FailedMiserably · 18/12/2023 11:06

@Botanica Thank you. I accepted the referral to Triple P Parenting course they offered as a result, I’m on a waiting list apparently. I would like to becomes less shouty. I do try so hard not to be and always feel like I’ve let myself and the kids down when I do. I’m hoping the course might have some tips on how to be more calm.

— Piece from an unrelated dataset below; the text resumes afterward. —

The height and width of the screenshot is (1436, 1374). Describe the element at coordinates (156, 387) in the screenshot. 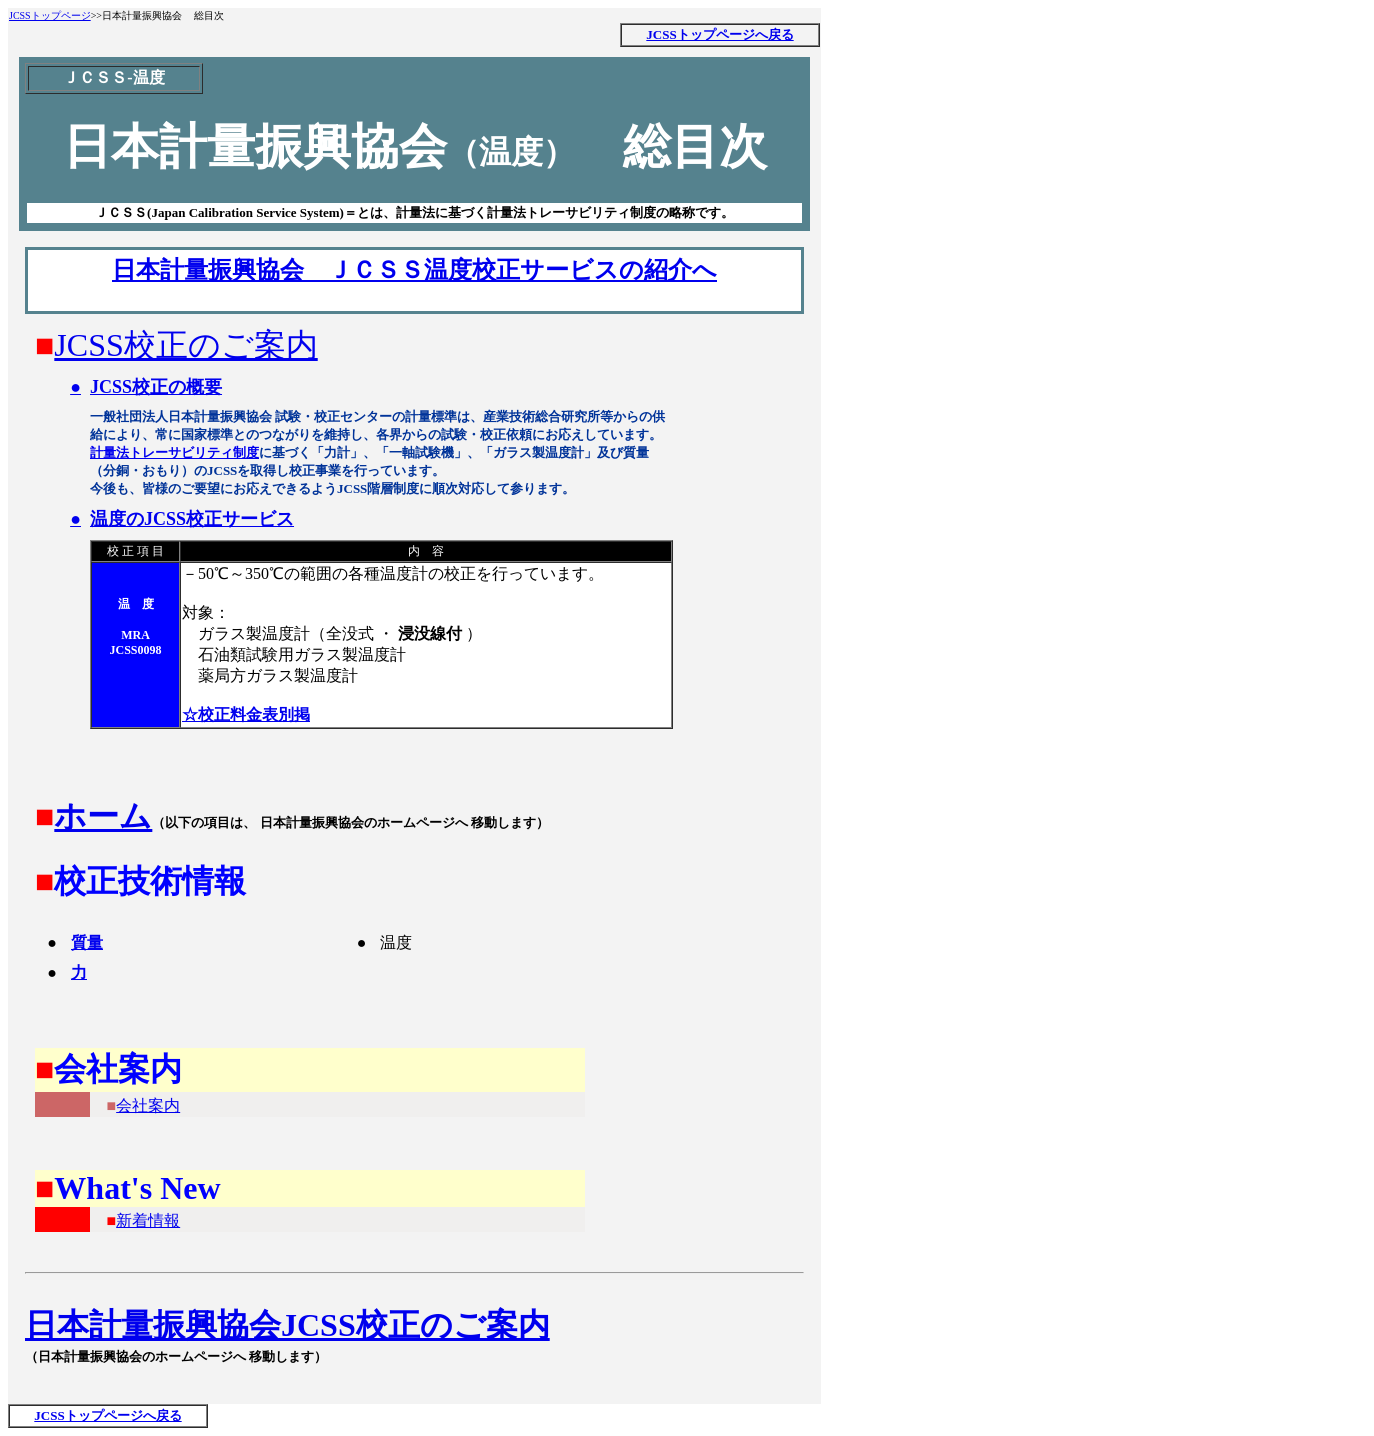

I see `JCSS校正の概要` at that location.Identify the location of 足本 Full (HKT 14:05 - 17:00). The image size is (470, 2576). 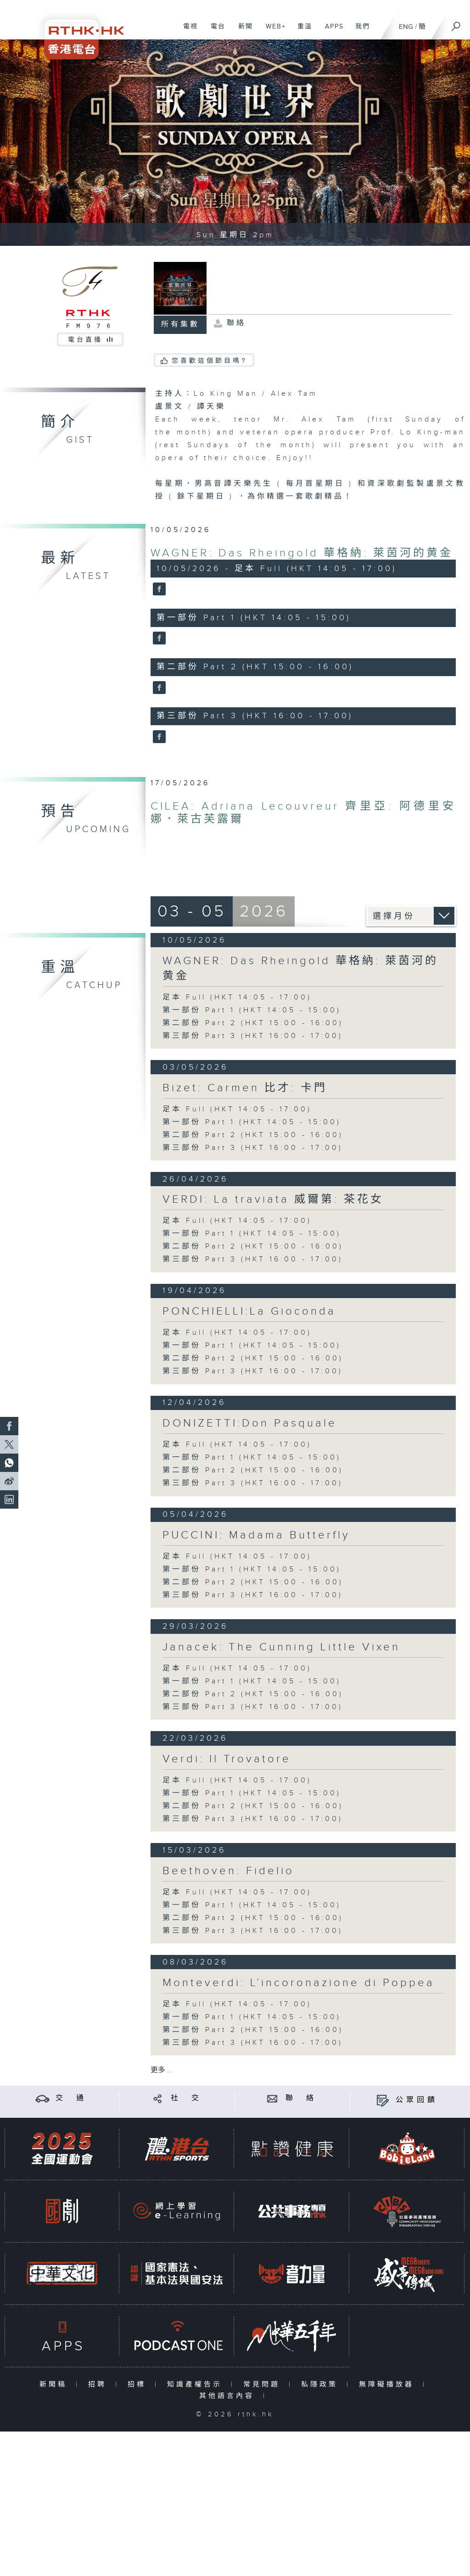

I’m starting high intensity therapy this week anyway but that’s related to anxiety Ho h in hindsight probably plays a part!

OP posts:
FailedMiserably · 18/12/2023 11:09

Sorry just to clarify, I never left the room, it’s open plan. I basically just turned my back when I thought DD had understood why I didn’t want her to jump. But yes, like a PP had mentioned I probably reacted the way I did because I should have been watching. If I’d put a but more effort into making sure DD wasn’t near him then it could have been prevented. I just keep thinking of all the things I could have done but didn’t and now we’re here.

OP posts:
aLeagueOfTheirOwn · 18/12/2023 11:18

I've done the same in a similar situation OP. It's something that I instantly regretted but it didn't feel like a choice or rational decision, more a reaction. All you can do now is find a way to manage your temper (which is easier said than done sometimes, especially when kids are pushing all the right buttons). Ultimately, it's our responsibility as adults and parents to respond to poor/impulsive behaviour appropriately. I'm still trying to figure it out myself x

Superscientist · 18/12/2023 12:03

All you can do is vow to do better next time.
Kids do stupid and dangerous things. Kids push buttons but it's up to you to take the 5 seconds between seeing something and bring a balance reaction

My mum was the sort of person that flew into a rage and hit us and screamed at us. We used to say she had an inner dragon. I'm 36 and I still don't trust her. I am still guarded about how a phrase things with her in fear of her temper flaring up. She hasn't lost her temper with me like that in 15 years but I can't and will not trust her. We only have a superficial relationship which is one way me supporting her and she knows very little about my actual life.
For me, the most damaging thing wasn't the hitting or the shouting it was the sudden flip from nice mum to monster and I couldn't predict that and it was this that put up a wall and made her unsafe to me.

How do you want your daughter to look back on this period of her life?